Levy noted that the plaintiffs in the Parker case are racially and gender diverse, and that they are responsible citizens with no criminal records. Unlike other challenges to the gun ban, which were typically filed by criminals already serving sentences, the Parker plaintiffs had not been charged with crimes, and they filed a civil action.

The strategy with this case, Levy said, is to follow what the late Justice Thurgood Marshall applied in other civil rights cases: an incremental approach. The idea is to pursue a case on narrow grounds, thus gradually eroding gun laws that, as they were adopted, gradually eroded the gun rights of American citizens.

“The other side has a lot more to lose than we do,” Levy stressed.

Should the Supreme Court take the case and uphold the DC Court ruling, written by Senior Judge Laurence Silberman, it could have a stunning impact on gun laws around the country.

Progress on the case can be followed, he said, by visiting his website: www.dcguncase.com.

Gura felt the Parker case was an excellent candidate for Supreme Court review. He was very critical of how the District wrote its brief to the high court, noting that the city argued that no Second Amendment violation would exist even with a handgun ban, because citizens are allowed to keep rifles and shotguns. The District, however, requires that long guns be functionally disabled, making it impossible for them to be used for self-defense in an emergency.
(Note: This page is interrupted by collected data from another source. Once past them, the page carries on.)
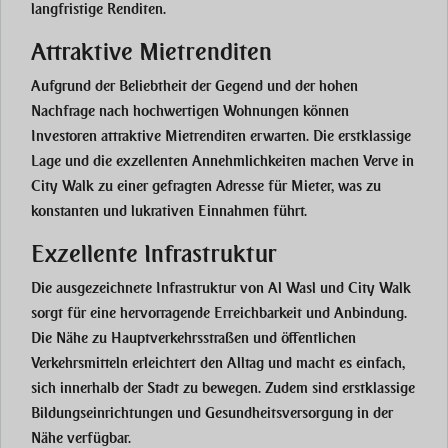
langfristige Renditen.
Attraktive Mietrenditen
Aufgrund der Beliebtheit der Gegend und der hohen
Nachfrage nach hochwertigen Wohnungen können
Investoren attraktive Mietrenditen erwarten. Die erstklassige
Lage und die exzellenten Annehmlichkeiten machen Verve in
City Walk zu einer gefragten Adresse für Mieter, was zu
konstanten und lukrativen Einnahmen führt.
Exzellente Infrastruktur
Die ausgezeichnete Infrastruktur von Al Wasl und City Walk
sorgt für eine hervorragende Erreichbarkeit und Anbindung.
Die Nähe zu Hauptverkehrsstraßen und öffentlichen
Verkehrsmitteln erleichtert den Alltag und macht es einfach,
sich innerhalb der Stadt zu bewegen. Zudem sind erstklassige
Bildungseinrichtungen und Gesundheitsversorgung in der
Nähe verfügbar.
But Gura noted that allowing long guns is not what the Parker case is about.

He said the most astonishing argument from the city in its appeal is that the 31-year-old gun ban works. The city has argued that it “does not have to stand by and do nothing while our citizens die,” he noted.

However, when it litigates other cases about lack of police services, the city argues that it does not have an obligation to provide police protection, Gura said. Courts have upheld that position.

Gura expressed confidence of a favorable Supreme Court ruling, if the case is heard.